EU envoy: No proof that Eldad and Goldwasser are alive

Cibrian-Uzal: Israel wants proof of their condition before engaging in any negotiations; Olmert: I think that they are still alive.

goldwasser and regev fam (photo credit: AP [file])
goldwasser and regev fam
(photo credit: AP [file])
Israel lacks proof that the two soldiers Hizbullah kidnapped on the Lebanese border last July are alive, the European Union's Ambassador Ramiro Cibrian-Uzal told The Jerusalem Post on Tuesday. Cibrian-Uzal said that the knowledge Israel possesses regarding the fate of Ehud Goldwasser and Eldad Regev, differs from the information, which exists regarding the soldier Gilad Shalit whom Hamas kidnapped on the Gaza border at the end of June. "My understanding is that Israel has received proof that Shalit is alive and in reasonably good condition.
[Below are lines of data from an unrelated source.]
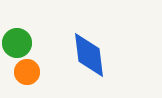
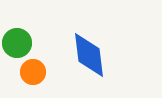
orange circle: moved 6 px right
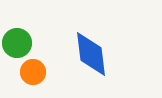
blue diamond: moved 2 px right, 1 px up
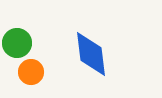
orange circle: moved 2 px left
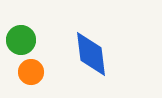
green circle: moved 4 px right, 3 px up
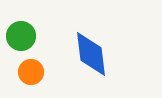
green circle: moved 4 px up
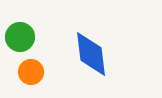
green circle: moved 1 px left, 1 px down
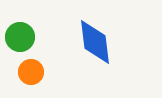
blue diamond: moved 4 px right, 12 px up
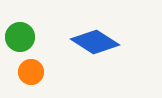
blue diamond: rotated 51 degrees counterclockwise
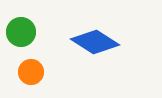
green circle: moved 1 px right, 5 px up
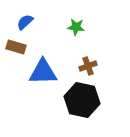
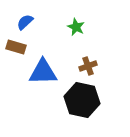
green star: rotated 18 degrees clockwise
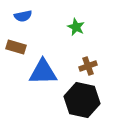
blue semicircle: moved 2 px left, 6 px up; rotated 150 degrees counterclockwise
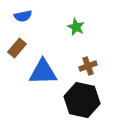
brown rectangle: moved 1 px right, 1 px down; rotated 66 degrees counterclockwise
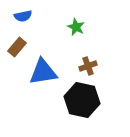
brown rectangle: moved 1 px up
blue triangle: rotated 8 degrees counterclockwise
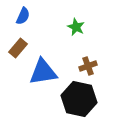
blue semicircle: rotated 54 degrees counterclockwise
brown rectangle: moved 1 px right, 1 px down
black hexagon: moved 3 px left, 1 px up
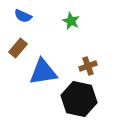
blue semicircle: rotated 90 degrees clockwise
green star: moved 5 px left, 6 px up
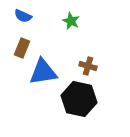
brown rectangle: moved 4 px right; rotated 18 degrees counterclockwise
brown cross: rotated 36 degrees clockwise
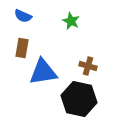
brown rectangle: rotated 12 degrees counterclockwise
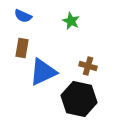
blue triangle: rotated 16 degrees counterclockwise
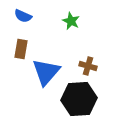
brown rectangle: moved 1 px left, 1 px down
blue triangle: moved 3 px right; rotated 24 degrees counterclockwise
black hexagon: rotated 16 degrees counterclockwise
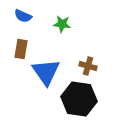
green star: moved 9 px left, 3 px down; rotated 18 degrees counterclockwise
blue triangle: rotated 16 degrees counterclockwise
black hexagon: rotated 12 degrees clockwise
On the basis of this proof, that has been given to the Israelis, Israel is negotiating the release of Gilad Shalit," Cibrian-Uzal said. "No similar proof has been received with respect to the other two abducted soldiers in Lebanon and therefore there are no negotiations for their eventual release," Cibrian-Uzal said. He added that, "Israel would like to receive proof of their condition before engaging in any negotiations." According to Cibrian-Uzal, the prime minister had no "ideological reservations" about negotiating for their release. But he needs that proof that they are alive, "as a prior condition," he said. Cibrian-Uzal spoke a day after Prime Minister Ehud Olmert told students in Netanya that he stopped the war with Hizbullah because he didn't know if Goldwasser and Regev were alive. On Tuesday night, Olmert backtracked and told reporters in Tel Aviv that Israel that "we believe they are alive are making every effort to release them." He said that his comments on Monday had been misunderstood, and that he did not mean to imply that they were dead. "I told the students what I said at the time to their parents," Olmert said. Goldwasser's mother Miki told The Jerusalem Post that she believes her son "is alive." "That is why I stay so strong. I know that I need to deliver my strength to him," she said and added her hope that she could see him soon. But comments like the ones Olmert made while visiting her son's alma mater were upsetting, she said. "Our prime minister should think before he speaks," Goldwasser said, even though she acknowledged that "no one had received any signs of life" from the two young men. Not even the Red Cross could reach them, she said. "I want to ask everyone to help us," receive a sign that they are alive and secure their release, Goldwasser said. She added that humanitarian actions such as this are the first rule of a free country.